CVE-2025-32791: 
JavaScript vulnerability analysis and mitigation

The Backstage Scaffolder plugin vulnerability (CVE-2025-32791) was discovered and disclosed on April 16, 2025. This security issue affects the Backstage permission plugin backend, specifically versions prior to 0.6.0. The vulnerability allows callers to extract information about conditional decisions returned by the permission policy installed in the permission backend (GitHub Advisory).

The vulnerability has been assigned a CVSS v3.1 base score of 4.3 (Medium) with the following vector: CVSS:3.1/AV:N/AC:L/PR:L/UI:N/S:U/C:L/I:N/A:N. This indicates that the vulnerability requires network access, has low attack complexity, requires low privileges, needs no user interaction, has unchanged scope, and only impacts confidentiality at a low level.
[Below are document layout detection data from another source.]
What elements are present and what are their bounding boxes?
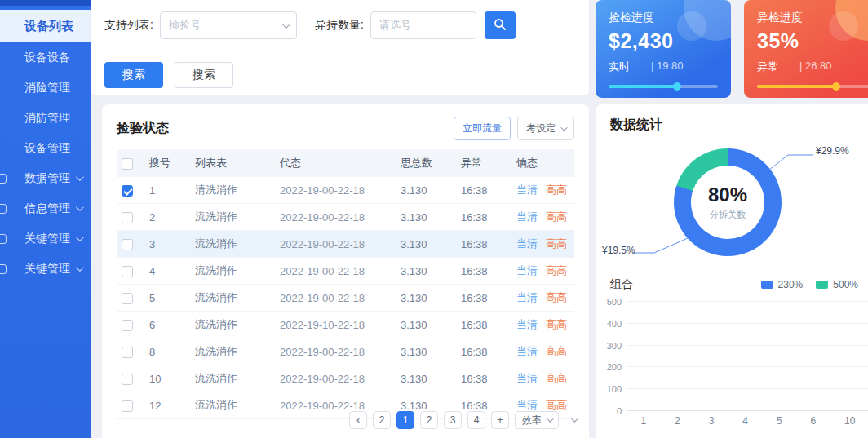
action-link-high[interactable]: 高高 (546, 210, 567, 223)
card-title: 异检进度 (757, 11, 868, 25)
row-checkbox[interactable] (122, 185, 133, 197)
action-link-clear[interactable]: 当清 (516, 345, 538, 357)
x-tick-label: 4 (742, 415, 748, 427)
prev-page-button[interactable]: ‹ (349, 411, 367, 429)
progress-slider[interactable] (609, 85, 718, 88)
row-checkbox[interactable] (122, 239, 133, 250)
row-date: 2022-19-00-22-18 (275, 231, 396, 258)
page-button[interactable]: 2 (420, 411, 438, 429)
chevron-down-icon (547, 415, 553, 422)
table-row: 5流洗消作2022-19-00-22-183.13016:38当清高高 (117, 285, 574, 312)
chevron-down-icon (76, 233, 84, 241)
y-tick-label: 0 (617, 406, 622, 416)
action-link-high[interactable]: 高高 (546, 318, 567, 330)
row-name: 流洗消作 (190, 392, 275, 419)
y-tick-label: 500 (607, 297, 622, 307)
legend-swatch-icon (816, 281, 828, 289)
row-checkbox[interactable] (122, 374, 133, 385)
sidebar-item[interactable]: 设备列表 (0, 10, 91, 42)
sidebar-item-label: 消防管理 (24, 111, 70, 126)
sidebar-item[interactable]: 数据管理 (0, 163, 91, 193)
list-select[interactable]: 掵捡号 (160, 11, 297, 39)
reset-button[interactable]: 搜索 (175, 62, 233, 88)
table-row: 4流洗消作2022-19-00-22-183.13016:38当清高高 (117, 258, 574, 285)
pagination-pages: ‹21234+ (349, 411, 509, 429)
row-checkbox[interactable] (122, 347, 133, 358)
sidebar-item[interactable]: 消险管理 (0, 73, 91, 103)
y-tick-label: 100 (607, 384, 622, 394)
row-date: 2022-19-00-22-18 (275, 204, 396, 231)
row-checkbox[interactable] (122, 266, 133, 277)
pagination: ‹21234+ 效率 (349, 411, 576, 429)
row-date: 2022-19-00-22-18 (275, 365, 396, 392)
sidebar-item[interactable]: 信息管理 (0, 193, 91, 223)
action-link-high[interactable]: 高高 (546, 345, 567, 357)
select-all-checkbox[interactable] (122, 158, 133, 170)
settings-dropdown-button[interactable]: 考设定 (517, 117, 574, 140)
collapse-chevron-icon[interactable] (571, 415, 578, 422)
search-icon-button[interactable] (485, 11, 516, 39)
row-date: 2022-19-00-22-18 (275, 258, 396, 285)
action-link-clear[interactable]: 当清 (516, 372, 538, 384)
search-button[interactable]: 搜索 (104, 62, 163, 88)
search-icon (493, 17, 507, 34)
dropdown-label: 考设定 (526, 122, 556, 135)
page-button[interactable]: 1 (396, 411, 414, 429)
page-button[interactable]: 3 (444, 411, 462, 429)
action-link-clear[interactable]: 当清 (516, 237, 538, 250)
sidebar: 设备列表设备设备消险管理消防管理设备管理数据管理信息管理关键管理关键管理 (0, 0, 91, 438)
sidebar-item[interactable]: 设备管理 (0, 133, 91, 163)
status-label: 异常 (757, 60, 778, 74)
donut-center: 80% 分拆关数 (674, 148, 782, 256)
bar-chart-plot (627, 302, 868, 411)
action-link-high[interactable]: 高高 (546, 264, 567, 277)
action-link-clear[interactable]: 当清 (516, 399, 538, 411)
filter-actions: 搜索 搜索 (91, 51, 589, 99)
row-total: 3.130 (396, 338, 456, 365)
panel-header: 捡验状态 立即流量 考设定 (102, 104, 589, 149)
action-link-high[interactable]: 高高 (546, 372, 567, 384)
table-row: 1清洗消作2022-19-00-22-183.13016:38当清高高 (117, 177, 574, 204)
sidebar-item[interactable]: 关键管理 (0, 254, 91, 284)
action-link-clear[interactable]: 当清 (516, 184, 538, 196)
page-button[interactable]: 2 (373, 411, 391, 429)
action-link-high[interactable]: 高高 (546, 184, 567, 196)
table-row: 3流洗消作2022-19-00-22-183.13016:38当清高高 (117, 231, 574, 258)
row-checkbox[interactable] (122, 320, 133, 331)
sidebar-item-label: 设备管理 (24, 141, 70, 156)
sidebar-item[interactable]: 设备设备 (0, 42, 91, 73)
slider-knob[interactable] (673, 82, 681, 91)
table-row: 10流洗消作2022-19-00-22-183.13016:38当清高高 (117, 365, 574, 392)
action-link-clear[interactable]: 当清 (516, 291, 538, 303)
page-size-select[interactable]: 效率 (515, 411, 559, 429)
row-checkbox[interactable] (122, 212, 133, 223)
progress-slider[interactable] (757, 85, 868, 88)
action-link-clear[interactable]: 当清 (516, 318, 538, 330)
filter-panel: 支持列表: 掵捡号 异持数量: 请选号 搜索 搜索 (91, 0, 589, 95)
row-checkbox[interactable] (122, 400, 133, 412)
legend-item: 230% (761, 279, 804, 290)
action-link-clear[interactable]: 当清 (516, 210, 538, 223)
quantity-input[interactable]: 请选号 (370, 11, 476, 39)
row-abnormal: 16:38 (456, 204, 512, 231)
slider-knob[interactable] (832, 82, 840, 91)
col-header: 异常 (456, 149, 512, 177)
sidebar-item[interactable]: 消防管理 (0, 103, 91, 133)
row-total: 3.130 (396, 365, 456, 392)
page-button[interactable]: + (491, 411, 509, 429)
flow-button[interactable]: 立即流量 (454, 117, 511, 140)
y-tick-label: 300 (607, 341, 622, 351)
select-placeholder: 掵捡号 (169, 18, 201, 33)
row-checkbox[interactable] (122, 293, 133, 304)
table-row: 6流洗消作2022-19-10-22-183.13016:38当清高高 (117, 312, 574, 338)
action-link-clear[interactable]: 当清 (516, 264, 538, 277)
action-link-high[interactable]: 高高 (546, 399, 567, 411)
stats-title: 数据统计 (596, 104, 868, 134)
sidebar-item-label: 设备设备 (24, 51, 70, 65)
sidebar-item[interactable]: 关键管理 (0, 223, 91, 254)
action-link-high[interactable]: 高高 (546, 237, 567, 250)
action-link-high[interactable]: 高高 (546, 291, 567, 303)
card-status: 实时 | 19:80 (609, 60, 718, 74)
col-header: 代态 (275, 149, 396, 177)
page-button[interactable]: 4 (467, 411, 485, 429)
The weakness has been categorized as CWE-213 (Exposure of Sensitive Information Due to Incompatible Policies) (NVD, GitHub Advisory).

The vulnerability's impact is limited to scenarios where the permission system is in use and the installed permission policy utilizes conditional decisions. In such cases, attackers can potentially extract information about the conditional decisions returned by the permission policy. If the permission system is not in use or if the installed permission policy does not use conditional decisions, there is no impact (GitHub Advisory).

The vulnerability has been patched in version 0.6.0 of the permissions backend. As a workaround, administrators of permission policies can ensure that conditional decisions do not contain any sensitive information. It is recommended to upgrade to the patched version to fully address the vulnerability (GitHub Advisory).